Task requirements. Among the records, how many lines carry the string "like"? Give that number with nothing added.

(Data excerpts)
*-*-*

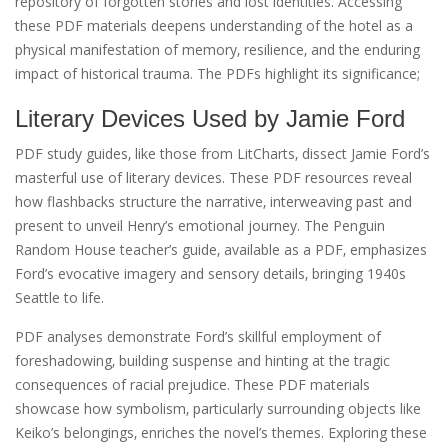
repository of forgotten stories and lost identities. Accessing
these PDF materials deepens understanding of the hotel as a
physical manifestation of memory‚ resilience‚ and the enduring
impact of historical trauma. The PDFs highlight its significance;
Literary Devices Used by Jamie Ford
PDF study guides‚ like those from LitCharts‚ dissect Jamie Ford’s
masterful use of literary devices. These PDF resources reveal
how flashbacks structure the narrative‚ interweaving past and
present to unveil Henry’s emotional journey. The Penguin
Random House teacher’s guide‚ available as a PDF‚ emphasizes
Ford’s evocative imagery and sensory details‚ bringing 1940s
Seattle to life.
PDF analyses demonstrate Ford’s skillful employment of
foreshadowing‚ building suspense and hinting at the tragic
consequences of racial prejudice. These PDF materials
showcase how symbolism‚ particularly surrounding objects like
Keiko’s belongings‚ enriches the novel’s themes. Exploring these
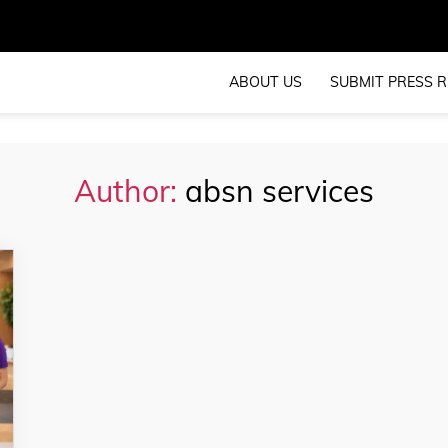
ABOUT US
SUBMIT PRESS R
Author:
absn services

*-*-*

Expected answer. 2